À la fin d’un janvier traditionnellement pépère et avant un février à l’agenda noctambule extrêmement chargé, c’était l’ouverture de la saison de la chasse, ce week-end à Bruxelles, estime notre chroniqueur. Beaucoup de connaissances, beaucoup de coups, sans aucun alibi culturel. Sortie de route, S02E19.
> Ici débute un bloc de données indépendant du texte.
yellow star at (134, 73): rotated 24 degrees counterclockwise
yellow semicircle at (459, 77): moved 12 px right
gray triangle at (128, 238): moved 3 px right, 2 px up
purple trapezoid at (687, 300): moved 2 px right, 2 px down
À 22 heures pétantes, ce samedi, je pousse une porte du Beursschouwburg avec l’idée d’y voir quelques connaissances aux platines et elle ne s’ouvre pas. J’en essaye une autre, pareil, fermée. Un portier me dévisage, je lui demande par où on entre. Il me répond qu’il n’en sait rien, qu’il ne sait même pas s’il se passe réellement quelque-chose à l’intérieur. Tout ce qu’on lui a dit, m’explique-t-il, c’est qu’il est payé pour être là de 22 à 6 heures du matin. À 20 centimètres de sa nuque, affichée sur la porte qu’il garde, il y a pourtant une affiche qui annonce clairement la soirée du 26 janvier, dès 20h30, mais notre brave ouvre-boîte n’en démord pas et ne m’est d’aucune utilité. Il ne sait pas, il ne sait rien. Je ricane de cette excellente blague flamande du portier qui garde les portes fermées et ignore même s’il est d’une quelconque utilité. Et puis, je me rabats sur le Café Central. Seul avec ma vodka, j’y observe un gros nerd barbu checker ses mails sur un petit laptop tandis que sa copine roule des yeux de biche à quasi chaque mec qui passe. Le geek ne s’en rend pas compte. Il finit par ranger son laptop, la fille fait mine de l’emmener danser mais il grimace son dégoût de la musique. C’est un vieil album d’Aphex Twin et, personnellement, il me convient parfaitement. À la fois chaotique et apaisé, ce qui est exactement mon état mental, partagé à égale distance entre l’envie de savourer un verre avant de vite rentrer dormir et celle de carrément me démonter la tronche.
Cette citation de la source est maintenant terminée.